# Any hope?



## mattsmom (Apr 2, 2013)

You've played it pretty straight with me thus far, so I'm going to ask for your help once more. Please read my previous posts for background. My husband and I have another MC appointment this afternoon. The last time we went, he told me that he felt attacked and ganged up on, because the therapist saw several of the things that I had previously pointed out to him. 

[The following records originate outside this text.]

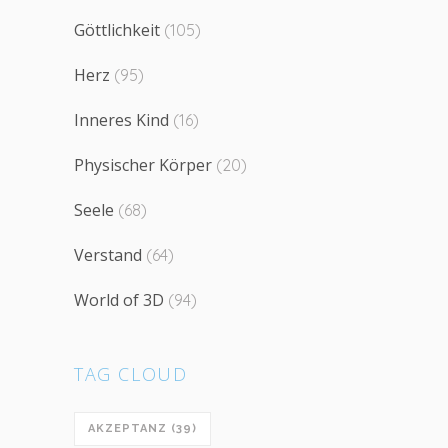
Göttlichkeit
(105)
Herz
(95)
Inneres Kind
(16)
Physischer Körper
(20)
Seele
(68)
Verstand
(64)
World of 3D
(94)
TAG CLOUD
AKZEPTANZ
(39)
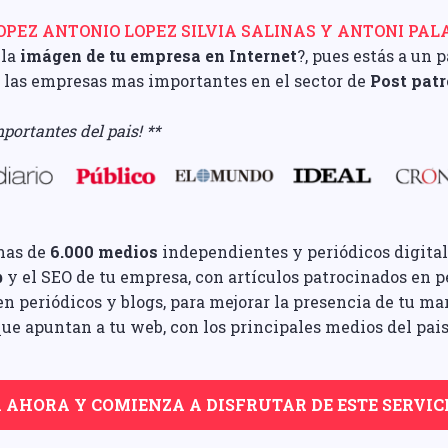
PEZ ANTONIO LOPEZ SILVIA SALINAS Y ANTONI PALAC
 la
imágen de tu empresa en Internet
?, pues estás a un 
e las empresas mas importantes en el sector de
Post pat
portantes del pais! **
mas de
6.000 medios
independientes y periódicos digital
b
y el SEO de tu empresa, con artículos patrocinados en pe
n periódicos y blogs, para mejorar la presencia de tu ma
ue apuntan a tu web, con los principales medios del pais
A AHORA Y COMIENZA A DISFRUTAR DE ESTE SERVIC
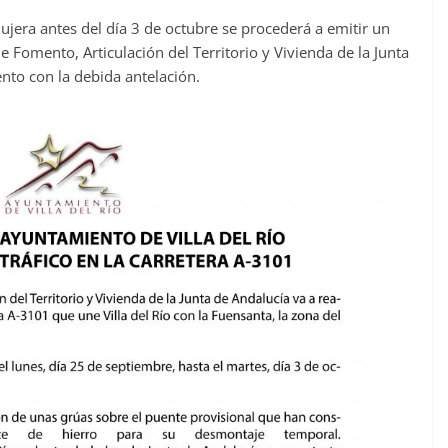
dujera antes del día 3 de octubre se procederá a emitir un
Fomento, Articulación del Territorio y Vivienda de la Junta
nto con la debida antelación.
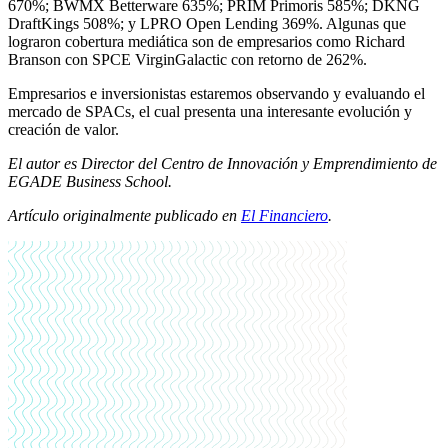
670%; BWMX Betterware 635%; PRIM Primoris 585%; DKNG
DraftKings 508%; y LPRO Open Lending 369%. Algunas que
lograron cobertura mediática son de empresarios como Richard
Branson con SPCE VirginGalactic con retorno de 262%.
Empresarios e inversionistas estaremos observando y evaluando el
mercado de SPACs, el cual presenta una interesante evolución y
creación de valor.
El autor es Director del Centro de Innovación y Emprendimiento de
EGADE Business School.
Artículo originalmente publicado en
El Financiero
.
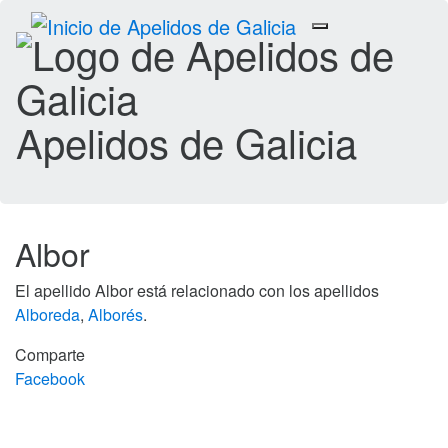
Toggle
navigation
Apelidos de Galicia
Albor
El apellido Albor está relacionado con los apellidos
Alboreda
,
Alborés
.
Comparte
Facebook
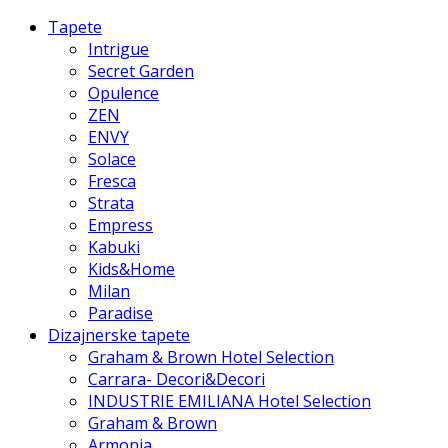
Tapete
Intrigue
Secret Garden
Opulence
ZEN
ENVY
Solace
Fresca
Strata
Empress
Kabuki
Kids&Home
Milan
Paradise
Dizajnerske tapete
Graham & Brown Hotel Selection
Carrara- Decori&Decori
INDUSTRIE EMILIANA Hotel Selection
Graham & Brown
Armonia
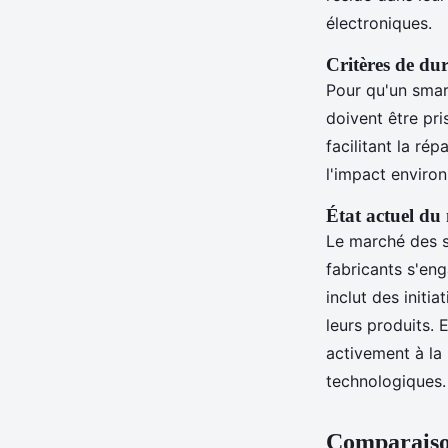
électroniques.
Critères de dur
Pour qu'un smar
doivent être pri
facilitant la ré
l'impact environ
État actuel du
Le marché des s
fabricants s'en
inclut des initi
leurs produits.
activement à la 
technologiques.
Comparaiso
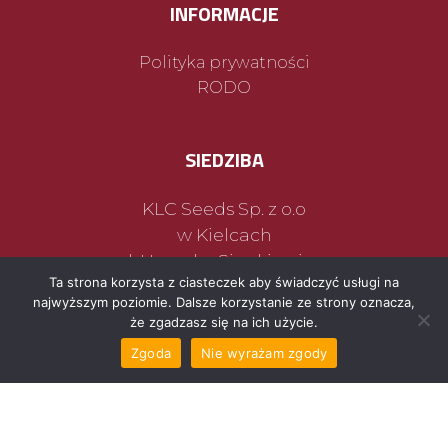
INFORMACJE
Polityka prywatności
RODO
SIEDZIBA
KLC Seeds Sp. z o.o
w Kielcach
ul. Henryka Sienkiewicza
Ta strona korzysta z ciasteczek aby świadczyć usługi na
25-501 Kielce
najwyższym poziomie. Dalsze korzystanie ze strony oznacza,
że zgadzasz się na ich użycie.
Zgoda
Nie wyrażam zgody
MASZ PYTANIA?
(41) 368 45 04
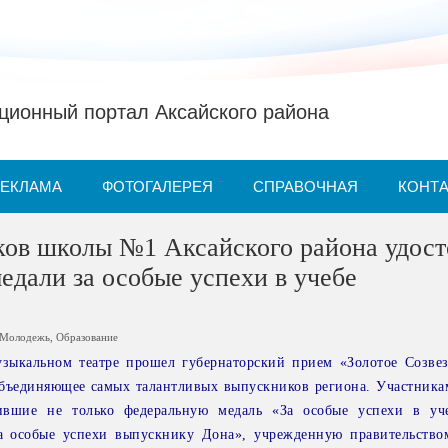
ионный портал Аксайского района
РЕКЛАМА
ФОТОГАЛЕРЕЯ
СПРАВОЧНАЯ
КОНТ
ков школы №1 Аксайского района удос
едали за особые успехи в учебе
Молодежь
,
Образование
зыкальном театре прошел губернаторский прием «Золотое Созве
объединяющее самых талантливых выпускников региона. Участника
ившие не только федеральную медаль «За особые успехи в уч
а особые успехи выпускнику Дона», учрежденную правительство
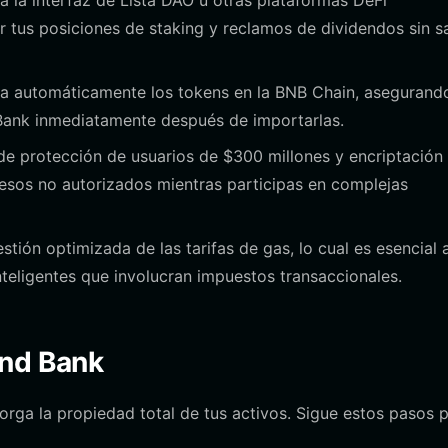
 la interfaz de Lista DAO u otras plataformas DeFi
r tus posiciones de staking y reclamos de dividendos sin sa
ta automáticamente los tokens en la BNB Chain, asegurand
Bank inmediatamente después de importarlas.
e protección de usuarios de $300 millones y encriptación
cesos no autorizados mientras participas en complejas
ión optimizada de las tarifas de gas, lo cual es esencial a
nteligentes que involucran impuestos transaccionales.
ond Bank
torga la propiedad total de tus activos. Sigue estos pasos 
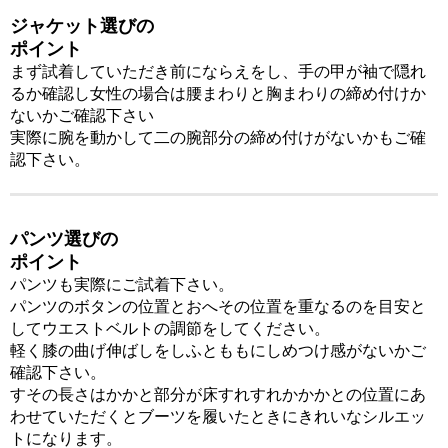
ジャケット選びの
ポイント
まず試着していただき
前にならえをし、
手の甲が
袖で隠れ
るか確認し
女性の場合は
腰まわりと胸まわりの
締め付けか
ないかご確認下さい
実際に
腕を動かして
二の腕部分の
締め付けがないかも
ご確
認下さい。
パンツ選びの
ポイント
パンツも実際にご試着下さい。
パンツのボタンの位置と
おへその位置を重なるのを
目安と
して
ウエストベルトの
調節をしてください。
軽く膝の曲げ伸ばしをし
ふとももに
しめつけ感がないか
ご
確認下さい。
すその長さは
かかと部分が
床すれすれかかかとの位置に
あ
わせていただくと
ブーツを履いたときに
きれいなシルエッ
トになります。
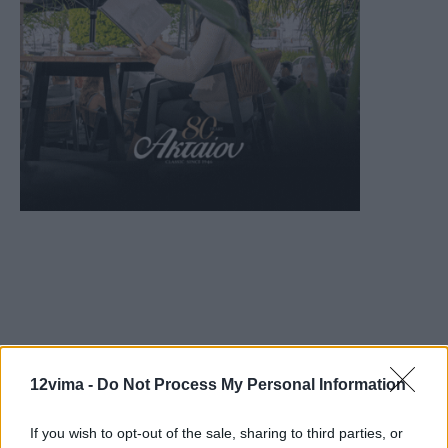
12vima -
Do Not Process My Personal Information
If you wish to opt-out of the sale, sharing to third parties, or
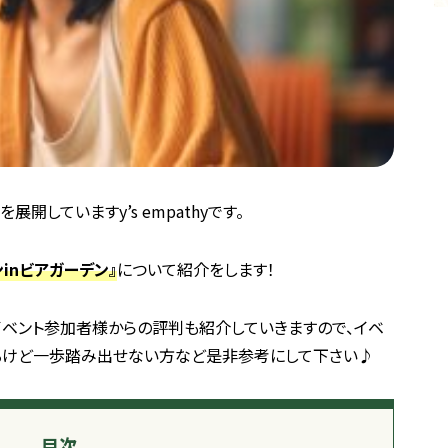
開していますy’s empathyです。
コンinビアガーデン』
について紹介をします！
、イベント参加者様からの評判も紹介していきますので、イベ
るけど一歩踏み出せない方など是非参考にして下さい♪
目次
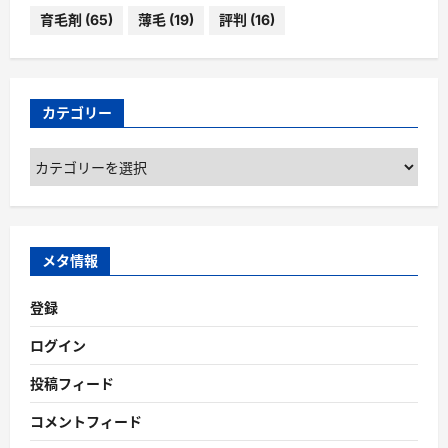
育毛剤
(65)
薄毛
(19)
評判
(16)
カテゴリー
カ
テ
ゴ
リ
ー
メタ情報
登録
ログイン
投稿フィード
コメントフィード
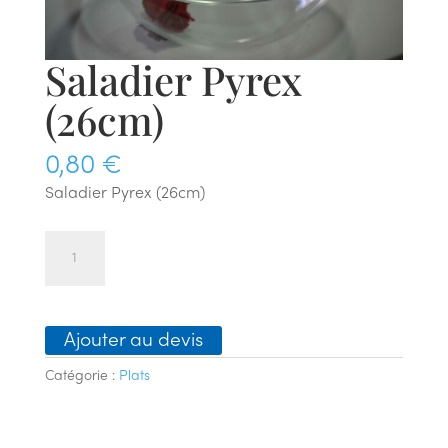
Saladier Pyrex
(26cm)
0,80
€
Saladier Pyrex (26cm)
quantité
de
Saladier
Pyrex
Ajouter au devis
(26cm)
Catégorie :
Plats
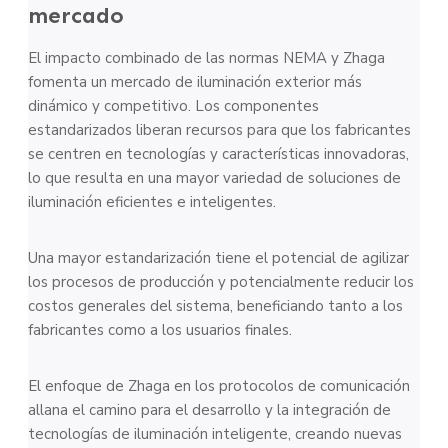
mercado
El impacto combinado de las normas NEMA y Zhaga
fomenta un mercado de iluminación exterior más
dinámico y competitivo. Los componentes
estandarizados liberan recursos para que los fabricantes
se centren en tecnologías y características innovadoras,
lo que resulta en una mayor variedad de soluciones de
iluminación eficientes e inteligentes.
Una mayor estandarización tiene el potencial de agilizar
los procesos de producción y potencialmente reducir los
costos generales del sistema, beneficiando tanto a los
fabricantes como a los usuarios finales.
El enfoque de Zhaga en los protocolos de comunicación
allana el camino para el desarrollo y la integración de
tecnologías de iluminación inteligente, creando nuevas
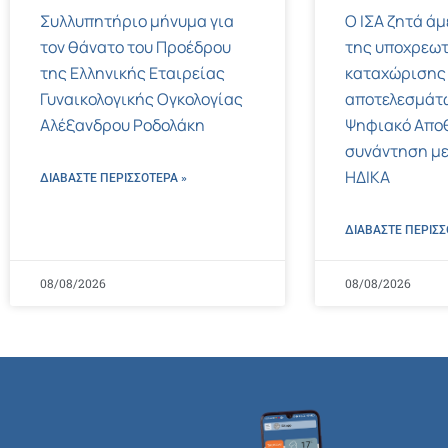
Συλλυπητήριο μήνυμα για
Ο ΙΣΑ ζητά ά
τον θάνατο του Προέδρου
της υποχρεωτ
της Ελληνικής Εταιρείας
καταχώρισης
Γυναικολογικής Ογκολογίας
αποτελεσμάτ
Αλέξανδρου Ροδολάκη
Ψηφιακό Αποθ
συνάντηση με
ΗΔΙΚΑ
ΔΙΑΒΑΣΤΕ ΠΕΡΙΣΣΌΤΕΡΑ »
ΔΙΑΒΑΣΤΕ ΠΕΡΙΣΣ
08/08/2026
08/08/2026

My IC therapist recommended a couple of books on anger management that are specifically for men. So, I went out and bought them. Hubs said he probably wouldn't read them, because he doesn't like to read. I've asked him to go to a therapist both to talk and to get his anti-depressants adjusted. He's been on the same meds at the same dosage for about four years, so I'm sure they're no longer effective. He thinks therapy is a waste of time. However, he does think that I should start taking anti-depressants. I keep telling him that I'm not clinically depressed. I KNOW what's causing my problems, and I want to feel my way through them to a resolution.

My daughter and I still maintain our relationship, but it's very strained. She can't come over here, and if I go visit her or talk to her on the phone, I get the third degree from my husband. I moved here to be near my older kids and my grandchildren. I dreamed of big holiday dinners and birthday parties and other things that Memaws are supposed to do with their grandbabies. I can't do that, now, because my husband can't seem to be in the same vicinity as my daughter.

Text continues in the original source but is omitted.